Question

Hello, I would like to know there is a known vulnerabilities for an SQL server on Windows operating systems and should databases have the ability to set a policy and enforce the rules that the password should abide by?

Answer 1

Microsoft SQL Server is a relational database management system developed by Microsoft. It is a software product with the primary function of storing and retrieving data. Vulnerability management is the cyclical practice that varies in theory but contains common processes which include: discover all assets, prioritize assets, assess or perform a complete vulnerability scan, report on results, remediate vulnerabilities, verify remediation - repeat. This practice generally refers to software vulnerabilities in computing systems.

  SQL Vulnerability Assessment is an easy to use tool that can help you discover, track, and remediate potential database vulnerabilities. Vulnerability Assessment is supported for SQL Server 2012 and later, and can also be run on Azure SQL Database. SQL Vulnerability Assessment is a service that provides visibility into your security state, and includes actionable steps to resolve security issues and enhance your database security. It can help you by:

• Meet compliance requirements that require database scan reports.
• Meet data privacy standards.
• Monitor a dynamic database environment where changes are difficult to track.

Password Complexity

Password complexity policies are designed to deter brute force attacks by increasing the number of possible passwords.

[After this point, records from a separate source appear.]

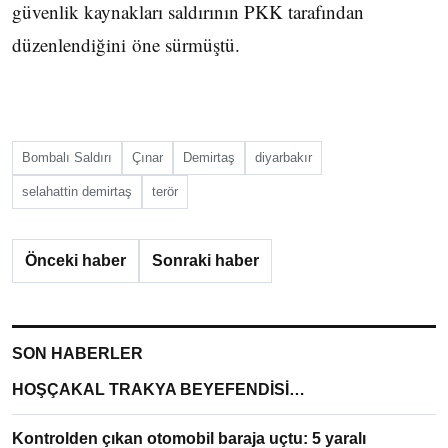
güvenlik kaynakları saldırının PKK tarafından
düzenlendiğini öne sürmüştü.
Bombalı Saldırı
Çınar
Demirtaş
diyarbakır
selahattin demirtaş
terör
Önceki haber
Sonraki haber
SON HABERLER
HOŞÇAKAL TRAKYA BEYEFENDİSİ…
Kontrolden çıkan otomobil baraja uçtu: 5 yaralı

When password complexity policy is enforced, new passwords must meet the following guidelines:

• The password does not contain the account name of the user.

• The password is at least eight characters long.

• The password contains the following four categories

• Latin uppercase letters (A through Z)

• Latin lowercase letters (a through z)
• Base 10 digits (0 through 9)
• Non-alphanumeric characters such as: exclamation point (!), dollar sign ($), number sign (#), or percent (%).

Passwords can be up to 128 characters long. Use passwords that are as long and complex as possible.

SQL Server can use Windows password policy mechanisms. The password policy applies to a login that uses SQL Server authentication, and to a contained database user with password. SQL Server can apply the same complexity and expiration policies used in Windows to passwords used inside SQL Server. This functionality depends on the NetValidatePasswordPolicy AP.